ABVENTURE-P pilot trial of physical therapy versus standard of care following ventral hernia repair: Protocol for a randomized controlled trial

Hernia disease is one of the most common reasons patients seek surgical treatment, yet nearly 1 in 4 patients seeking ventral hernia repair in the United States suffer from chronic pain, disability, and diminished physical activity. The relationships between the anterior abdominal wall, lower back, diaphragm, and pelvic floor are critical in providing function and quality of life, yet management of hernia disease has been limited to surgical restoration of anatomy without taking into consideration the functional relationships of the abdominal core. Therefore, the primary goal of this study is to evaluate the feasibility of implementing physical therapy targeted to improving stability and function in this population. A secondary goal is to estimate whether pre-operative abdominal core function predicts responsiveness to physical therapy. This study is a registry-based randomized controlled trial (NCT05142618: Pilot Trial of Abdominal Core Rehabilitation To Improve Outcomes After Ventral Hernia Repair (ABVENTURE-P)). All participants will be randomized to one of two post-operative treatment arms: standard of care plus up to 16 sessions of physical therapy, or standard of care alone. Primary timepoints include pre-operative (baseline) and ten weeks after surgery, with intermediate or secondary timepoints 30 days, 6 months, and 1 year post-operative. At each timepoint, participants will undergo functional and patient-reported outcome testing. We will also collect data on retention rate and treatment adherence.
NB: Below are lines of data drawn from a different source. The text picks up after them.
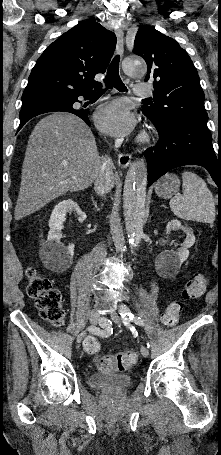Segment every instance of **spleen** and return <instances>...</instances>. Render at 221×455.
Returning <instances> with one entry per match:
<instances>
[{"mask_svg":"<svg viewBox=\"0 0 221 455\" xmlns=\"http://www.w3.org/2000/svg\"><path fill=\"white\" fill-rule=\"evenodd\" d=\"M182 180L183 195H176L169 202L174 215L187 221L214 222L215 203L206 182L190 171L182 173Z\"/></svg>","mask_w":221,"mask_h":455,"instance_id":"spleen-1","label":"spleen"}]
</instances>
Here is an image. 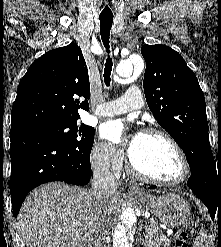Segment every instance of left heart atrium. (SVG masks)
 Instances as JSON below:
<instances>
[{
  "label": "left heart atrium",
  "instance_id": "39dd6f15",
  "mask_svg": "<svg viewBox=\"0 0 221 247\" xmlns=\"http://www.w3.org/2000/svg\"><path fill=\"white\" fill-rule=\"evenodd\" d=\"M137 134L125 136V126L121 120L109 121L105 123L100 130L101 138L113 144L122 143L126 145L129 151L133 146L134 139Z\"/></svg>",
  "mask_w": 221,
  "mask_h": 247
}]
</instances>
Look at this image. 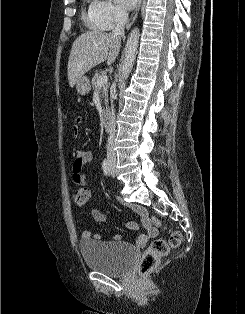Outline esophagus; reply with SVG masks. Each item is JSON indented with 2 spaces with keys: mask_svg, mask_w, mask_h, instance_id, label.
I'll list each match as a JSON object with an SVG mask.
<instances>
[{
  "mask_svg": "<svg viewBox=\"0 0 245 314\" xmlns=\"http://www.w3.org/2000/svg\"><path fill=\"white\" fill-rule=\"evenodd\" d=\"M141 4H142V0H139L134 12L130 16V18L126 24V29H129L132 26V24L135 22V20L138 16V13L140 11V8H141Z\"/></svg>",
  "mask_w": 245,
  "mask_h": 314,
  "instance_id": "1",
  "label": "esophagus"
}]
</instances>
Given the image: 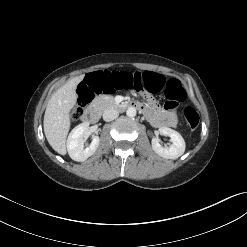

An intention to treat approach is planned for all analyses, using all participants who were randomized and have available data at the 10-week timepoint. This is a pilot and feasibility trial, hence our goals are to establish safety and initial efficacy of the PT intervention, retention and adherence to both PT and control arms, whether pre-operative abdominal core function predicts responsiveness to PT, and to collect a large enough sample to power a future definitive multi-center randomized controlled trial.